[Saved data entries]
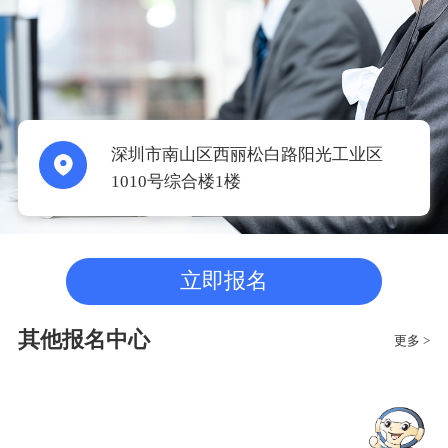
深圳市南山区西丽松白路阳光工业区
1010号综合楼1楼
立即报名
其他报名中心
更多 >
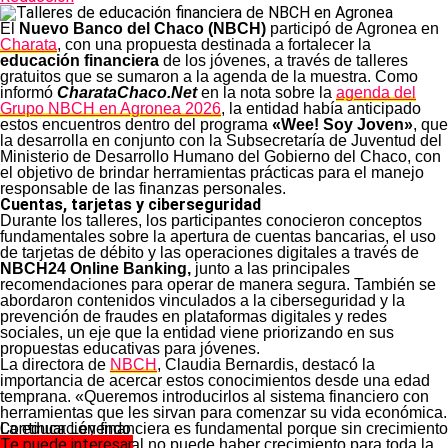
El
Nuevo Banco del Chaco (NBCH)
participó de Agronea en
Charata
, con una propuesta destinada a fortalecer la
educación financiera
de los jóvenes, a través de talleres
gratuitos que se sumaron a la agenda de la muestra. Como
informó
CharataChaco.Net
en la nota sobre la
agenda del
Grupo NBCH en Agronea 2026
, la entidad había anticipado
estos encuentros dentro del programa
«Wee! Soy Joven»
, que
la desarrolla en conjunto con la Subsecretaría de Juventud del
Ministerio de Desarrollo Humano del Gobierno del Chaco, con
el objetivo de brindar herramientas prácticas para el manejo
responsable de las finanzas personales.
Cuentas, tarjetas y ciberseguridad
Durante los talleres, los participantes conocieron conceptos
fundamentales sobre la apertura de cuentas bancarias, el uso
de tarjetas de débito y las operaciones digitales a través de
NBCH24 Online Banking,
junto a las principales
recomendaciones para operar de manera segura. También se
abordaron contenidos vinculados a la ciberseguridad y la
prevención de fraudes en plataformas digitales y redes
sociales, un eje que la entidad viene priorizando en sus
propuestas educativas para jóvenes.
La directora de
NBCH
, Claudia Bernardis, destacó la
importancia de acercar estos conocimientos desde una edad
temprana. «Queremos introducirlos al sistema financiero con
herramientas que les sirvan para comenzar su vida económica.
Continuar Leyendo
La educación financiera es fundamental porque sin crecimiento
Te puede interesar
económico personal no puede haber crecimiento para toda la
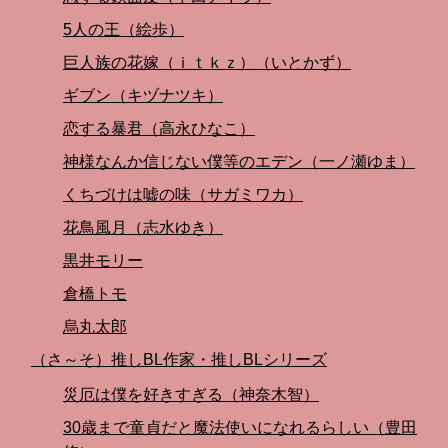
5人の王（絵歩）
巨人族の花嫁（ｉｔｋｚ）（いとかず）
ギブン（キヅナツキ）
恋する暴君（高永ひなこ）
神様なんか信じない僕等のエデン（一ノ瀬ゆま）
くちづけは嘘の味（サガミワカ）
花鳥風月（志水ゆき）
黒井モリー
倉橋トモ
烏丸太郎
（さ～そ）推しBL作家・推しBLシリーズ
災厄は僕を好きすぎる（神奈木智）
30歳まで童貞だと魔法使いになれるらしい（豊田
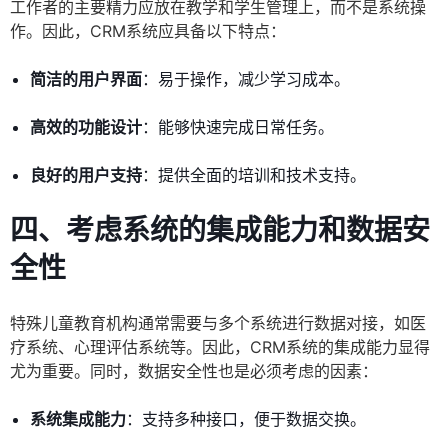
工作者的主要精力应放在教学和学生管理上，而不是系统操
作。因此，CRM系统应具备以下特点：
简洁的用户界面
：易于操作，减少学习成本。
高效的功能设计
：能够快速完成日常任务。
良好的用户支持
：提供全面的培训和技术支持。
四、考虑系统的集成能力和数据安
全性
特殊儿童教育机构通常需要与多个系统进行数据对接，如医
疗系统、心理评估系统等。因此，CRM系统的集成能力显得
尤为重要。同时，数据安全性也是必须考虑的因素：
系统集成能力
：支持多种接口，便于数据交换。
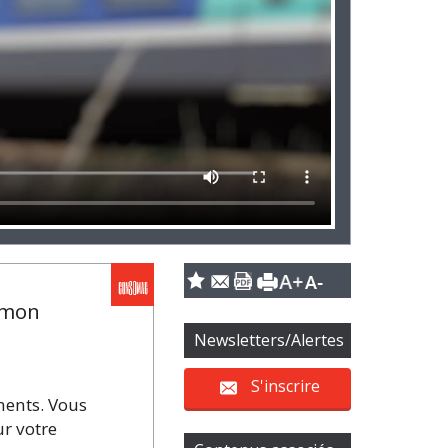
e mon
Newsletters/Alertes
S'inscrire
ments. Vous
ur votre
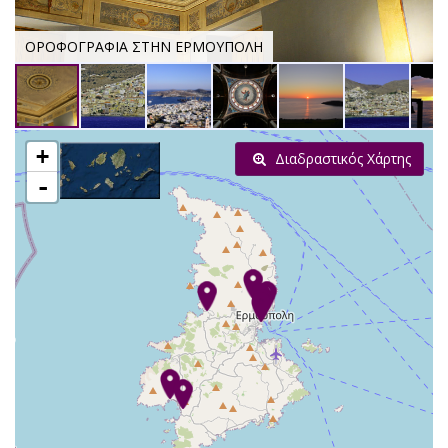
ΟΡΟΦΟΓΡΑΦΙΑ ΣΤΗΝ ΕΡΜΟΥΠΟΛΗ
+
Διαδραστικός Χάρτης
-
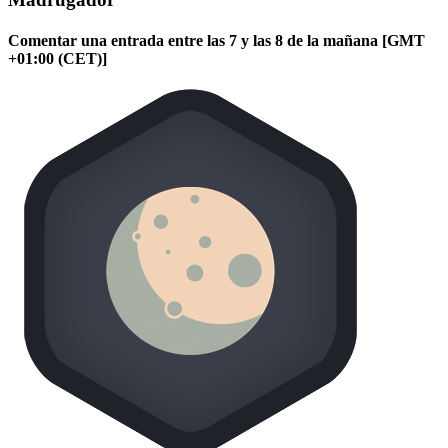
Comentar una entrada entre las 7 y las 8 de la mañana [GMT
+01:00 (CET)]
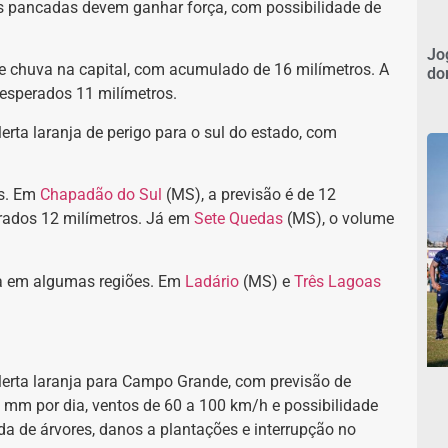
as pancadas devem ganhar força, com possibilidade de
Jo
e chuva na capital, com acumulado de 16 milímetros. A
do
 esperados 11 milímetros.
lerta laranja de perigo para o sul do estado, com
os. Em
Chapadão do Sul
(MS), a previsão é de 12
ados 12 milímetros. Já em
Sete Quedas
(MS), o volume
ua em algumas regiões. Em
Ladário
(MS) e
Três Lagoas
alerta laranja para Campo Grande, com previsão de
 mm por dia, ventos de 60 a 100 km/h e possibilidade
eda de árvores, danos a plantações e interrupção no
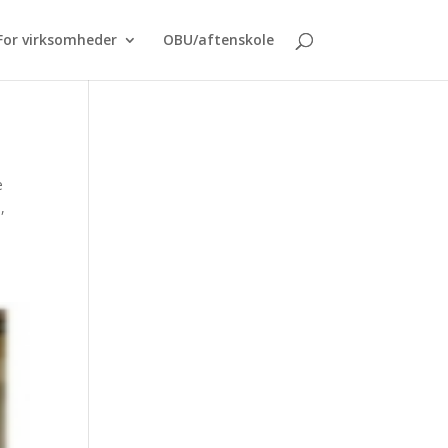
For virksomheder
OBU/aftenskole
e
,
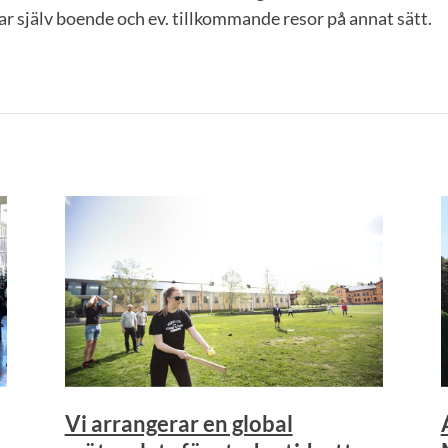
r själv boende och ev. tillkommande resor på annat sätt.
Vi arrangerar en global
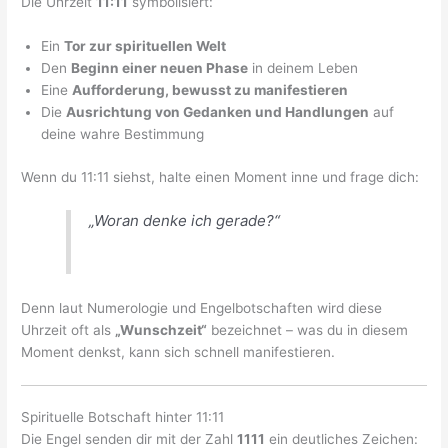
Die Uhrzeit
11:11
symbolisiert:
Ein
Tor zur spirituellen Welt
Den
Beginn einer neuen Phase
in deinem Leben
Eine
Aufforderung, bewusst zu manifestieren
Die
Ausrichtung von Gedanken und Handlungen
auf
deine wahre Bestimmung
Wenn du 11:11 siehst, halte einen Moment inne und frage dich:
„Woran denke ich gerade?“
Denn laut Numerologie und Engelbotschaften wird diese
Uhrzeit oft als
„Wunschzeit“
bezeichnet – was du in diesem
Moment denkst, kann sich schnell manifestieren.
Spirituelle Botschaft hinter 11:11
Die Engel senden dir mit der Zahl
1111
ein deutliches Zeichen:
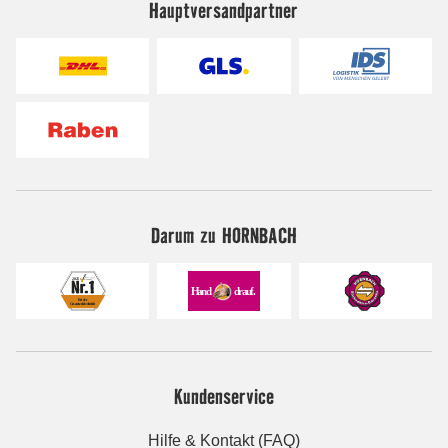
Hauptversandpartner
Darum zu HORNBACH
Kundenservice
Hilfe & Kontakt (FAQ)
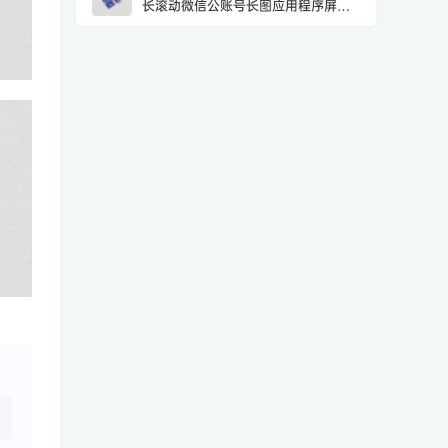
长滚动微信公账号长图应用程序屏幕
智能手机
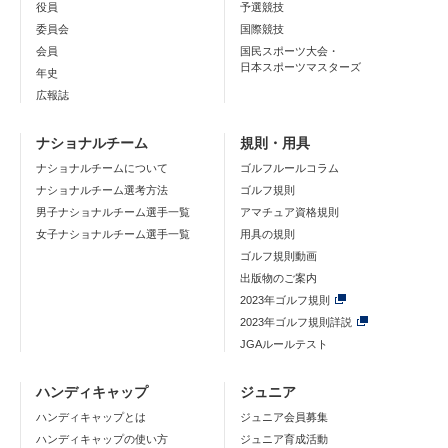
役員
予選競技
委員会
国際競技
会員
国民スポーツ大会・
日本スポーツマスターズ
年史
広報誌
ナショナルチーム
規則・用具
ナショナルチームについて
ゴルフルールコラム
ナショナルチーム選考方法
ゴルフ規則
男子ナショナルチーム選手一覧
アマチュア資格規則
女子ナショナルチーム選手一覧
用具の規則
ゴルフ規則動画
出版物のご案内
2023年ゴルフ規則
2023年ゴルフ規則詳説
JGAルールテスト
ハンディキャップ
ジュニア
ハンディキャップとは
ジュニア会員募集
ハンディキャップの使い方
ジュニア育成活動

## What to do
Whenever a line of the data includes the word "crecimiento", show that line in full.

## Your response
La educación financiera es fundamental porque sin crecimiento
económico personal no puede haber crecimiento para toda la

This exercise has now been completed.